8 Replies
      Latest reply on Dec 3, 2019 3:38 PM by JWWalker
      JWWalker Level 1 Level 1 (0 points)

        When I notarize one of my apps, some members of the app package produce a warning saying "ditto: Couldn't read pkzip local header".  These files do NOT have a .zip extension, but are a modified kind of zip archive.  Why is the notarization server trying to look inside them?  If I changed the file format further so that they couldn't be recognized as zip archives, would that make notarization "happy"?

         

        As I understand it, notarization warnings are likely to become errors in January, so I'd like to get this sorted out.

        • Re: Notarization warnings from ditto
          eskimo Apple Staff Apple Staff (12,425 points)

          Do these faux zip archives contain code?

          Share and Enjoy

          Quinn “The Eskimo!”
          Apple Developer Relations, Developer Technical Support, Core OS/Hardware
          let myEmail = "eskimo" + "1" + "@apple.com"

          ps DTS is closed 25…29 Nov in observance of the US Thanksgiving holiday.

            • Re: Notarization warnings from ditto
              JWWalker Level 1 Level 1 (0 points)

              Yes, the archives are applications.

               

              I devised my custom compression scheme back in the days when I had to worry about resource forks.  Maybe I don't need it any more, except I'm not sure about the symbolic links inside frameworks.

                • Re: Notarization warnings from ditto
                  eskimo Apple Staff Apple Staff (12,425 points)

                  Yes, the archives are applications.

                  In that case I recommend that you switch to using standard zip archives.  The notary services needs to be able to see all the code that you ship in order to include that code in the ticket that it issues.

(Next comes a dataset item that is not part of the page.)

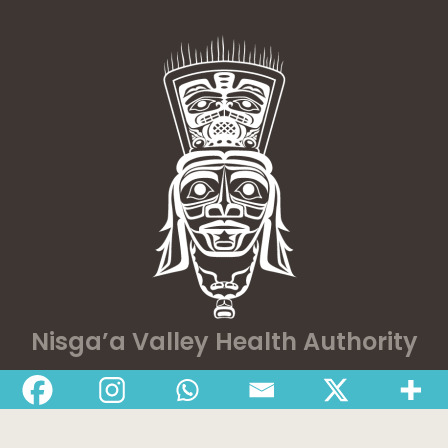
Nisga’a Valley Health Authority
Home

                  I devised my custom compression scheme back in the days when I had to worry about resource forks.

                  ditto can handle traditional macOS metadata, including resource forks.

                  I'm not sure about the symbolic links inside frameworks.

                  ditto can also handle symlinks.

                  Maybe I don't need it any more

                  Quite.  AFAIK ditto has always been able to handle these edge cases, well, at least since we added zip archive support back in… oh gosh… no idea… probably the 10.3 days.

                  Share and Enjoy

                  Quinn “The Eskimo!”
                  Apple Developer Relations, Developer Technical Support, Core OS/Hardware
                  let myEmail = "eskimo" + "1" + "@apple.com"

                  ps DTS is closed 25…29 Nov in observance of the US Thanksgiving holiday.

                    • Re: Notarization warnings from ditto
                      JWWalker Level 1 Level 1 (0 points)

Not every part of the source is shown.